TASK TO COMPLETE:
Filter this data down to the lines that hold "años", and copy them.

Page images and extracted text
[Start of section]
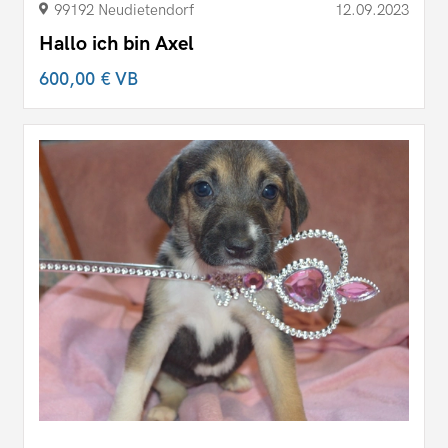
99192 Neudietendorf
12.09.2023
Hallo ich bin Axel
600,00 €
VB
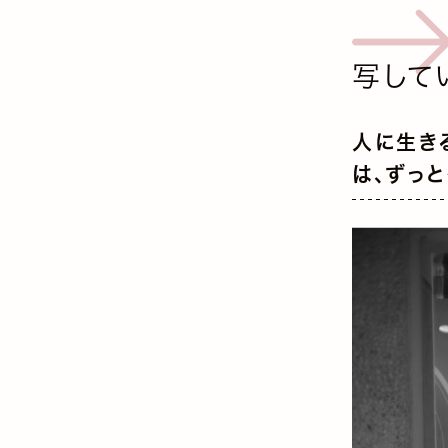
写して
人に生き
は、ずっ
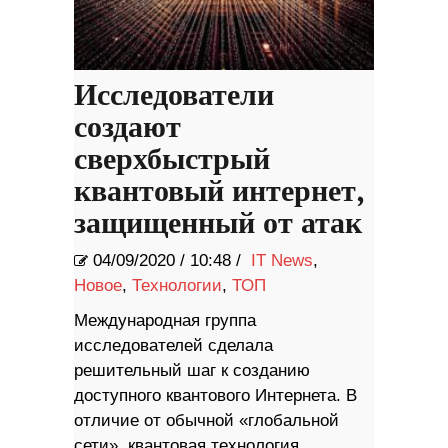
Исследователи
создают
сверхбыстрый
квантовый интернет,
защищенный от атак
04/09/2020
/
10:48 /
IT News
,
Новое
,
Технологии
,
ТОП
Международная группа
исследователей сделала
решительный шаг к созданию
доступного квантового Интернета. В
отличие от обычной «глобальной
сети», квантовая технология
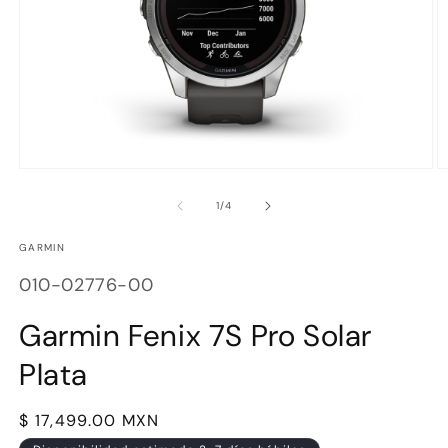
Abrir
Ab
elemento
e
multimedia
m
de
1
/
4
1
2
en
e
GARMIN
una
u
ventana
v
SKU:
modal
m
010-02776-00
Garmin Fenix 7S Pro Solar
Plata
Precio
$ 17,499.00 MXN
habitual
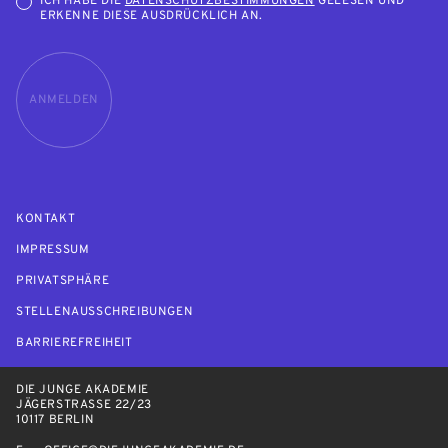
ICH HABE DIE
DATENSCHUTZBESTIMMUNGEN
GELESEN UND
ERKENNE DIESE AUSDRÜCKLICH AN.
ANMELDEN
KONTAKT
IMPRESSUM
PRIVATSPHÄRE
STELLENAUSSCHREIBUNGEN
BARRIEREFREIHEIT
DIE JUNGE AKADEMIE
JÄGERSTRASSE 22/23
10117 BERLIN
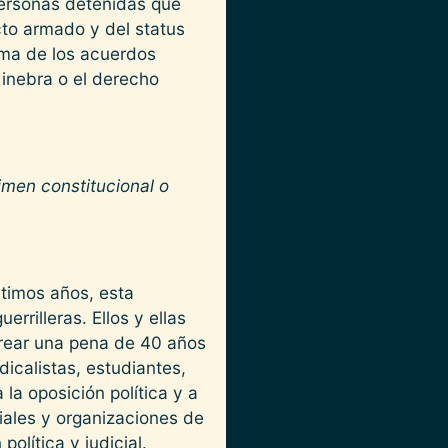
 personas detenidas que
cto armado y del status
cima de los acuerdos
Ginebra o el derecho
gimen constitucional o
ltimos años, esta
rilleras. Ellos y ellas
rrear una pena de 40 años
ndicalistas, estudiantes,
la oposición política y a
iales y organizaciones de
olítica y judicial.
[End of section]
FINAL ANSWER:
ltimos años, esta
rrear una pena de 40 años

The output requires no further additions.